Peasants eat a balanced diet of carbohydrates and beer

A look at the wider picture shows just how unique and endearing the HOMM peasant is. The history of video games has only seen one unit that can match the HOMM peasant for sheer uselessness: that little smiley face from Minesweeper. Like the peasant, the smiley face just keeps on smiling no matter how many limbs and gallons of blood it sees lost to the careless bravado of a heartless gamer. Although you won’t find it anywhere in the manual, the greatest skill of the peasant is the massive glee gamers get from killing their own troops (which is similar to the feeling of out-running old people). Think about it: would anyone even make peasant units if you had to drag a 1000-high stack of their rotting corpses behind your hero for the remainder of the game? No, we like our peasants just fine dead, and just finer dead and gone.

But thats just not enough, is it? No, if you are lucky enough to sacrifice your legions of peasants to a Necromancer that can resurrect them as skeletons, then by God you get to kill those stupid peasants again. Now if that isn’t a sense of duty, I don’t know what is.

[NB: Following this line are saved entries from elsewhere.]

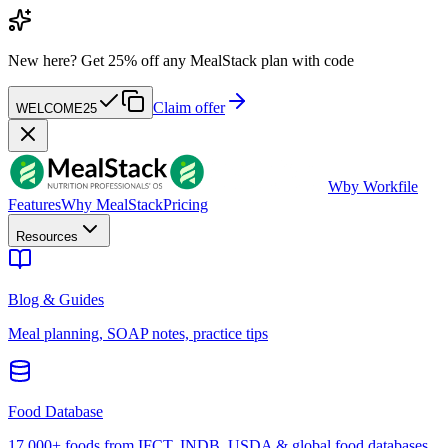
New here?
Get 25% off any MealStack plan with code
Claim offer
WELCOME25
W
by Workfile
Features
Why MealStack
Pricing
Resources
Blog & Guides
Meal planning, SOAP notes, practice tips
Food Database
17,000+ foods from IFCT, INDB, USDA & global food databases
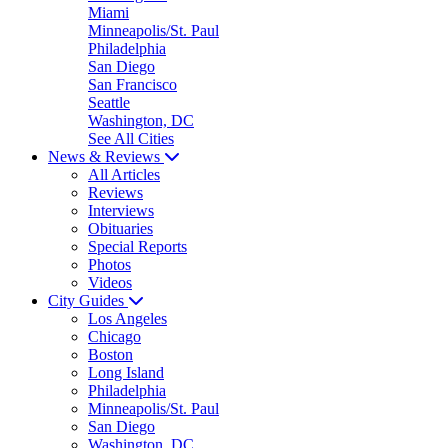
Miami
Minneapolis/St. Paul
Philadelphia
San Diego
San Francisco
Seattle
Washington, DC
See All Cities
News & Reviews
All Articles
Reviews
Interviews
Obituaries
Special Reports
Photos
Videos
City Guides
Los Angeles
Chicago
Boston
Long Island
Philadelphia
Minneapolis/St. Paul
San Diego
Washington, DC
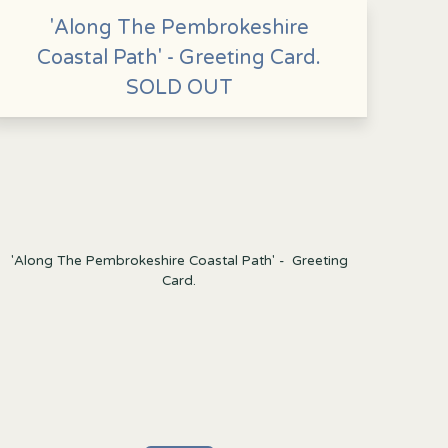
'Along The Pembrokeshire
Coastal Path' - Greeting Card.
SOLD OUT
'Along The Pembrokeshire Coastal Path' - Greeting
Card.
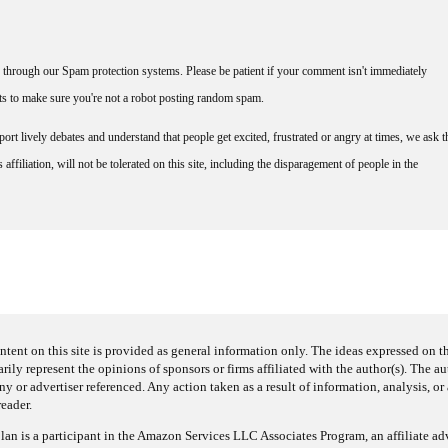
through our Spam protection systems. Please be patient if your comment isn't immediately
nts to make sure you're not a robot posting random spam.
rt lively debates and understand that people get excited, frustrated or angry at times, we ask t
affiliation, will not be tolerated on this site, including the disparagement of people in the
ntent on this site is provided as general information only. The ideas expressed on thi
arily represent the opinions of sponsors or firms affiliated with the author(s). The a
 or advertiser referenced. Any action taken as a result of information, analysis, or 
reader.
an is a participant in the Amazon Services LLC Associates Program, an affiliate adv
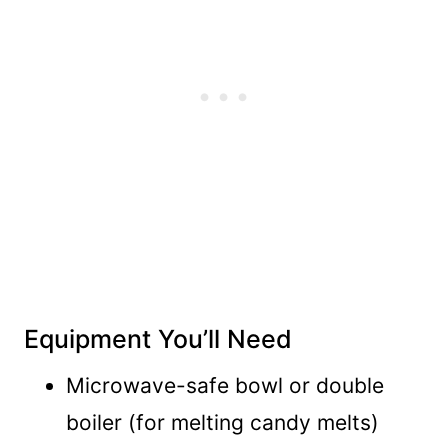
Equipment You’ll Need
Microwave-safe bowl or double
boiler (for melting candy melts)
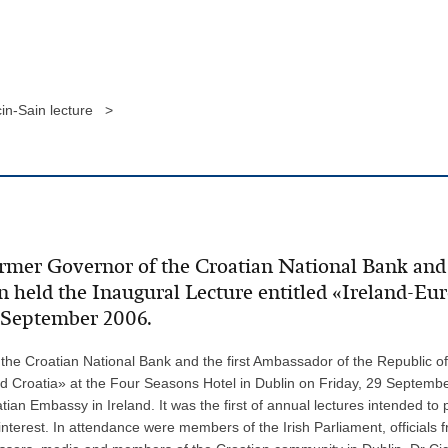
cin-Sain lecture >
ormer Governor of the Croatian National Bank and 
in held the Inaugural Lecture entitled «Ireland-E
9 September 2006.
the Croatian National Bank and the first Ambassador of the Republic of 
d Croatia» at the Four Seasons Hotel in Dublin on Friday, 29 Septembe
tian Embassy in Ireland. It was the first of annual lectures intended to
nterest. In attendance were members of the Irish Parliament, officials 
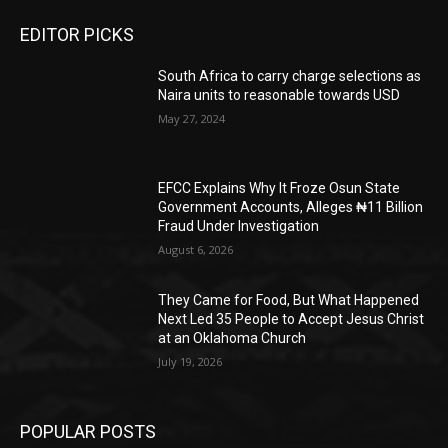
EDITOR PICKS
South Africa to carry charge selections as
Naira units to reasonable towards USD
May 27, 2024
EFCC Explains Why It Froze Osun State
Government Accounts, Alleges ₦11 Billion
Fraud Under Investigation
August 6, 2026
They Came for Food, But What Happened
Next Led 35 People to Accept Jesus Christ
at an Oklahoma Church
July 19, 2026
POPULAR POSTS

And what do peasants get for that incredible sacrifice? Not a whole hell of a lot. Life as a peasant is cheap. The whole idea of a peasant unit is that their life is so worthless that you might be able to defeat a dragon by feeding it to death. And much like the theory that 1000 monkeys with 1000 typewriters will eventually write Romeo and Juliet, 1000 peasants will eventually poke a pitchfork where the sun don’t shine, no?

Yes, the peasant truly is life at its most meaningless. They are born to die terrible, painful deaths twice if their commanding hero has a sense of irony. Nevertheless, there is something heroic in having 1000 farmers happily march to their death merely to satisfy your whim and wisdom. And so to you, the hapless peasant, our salute!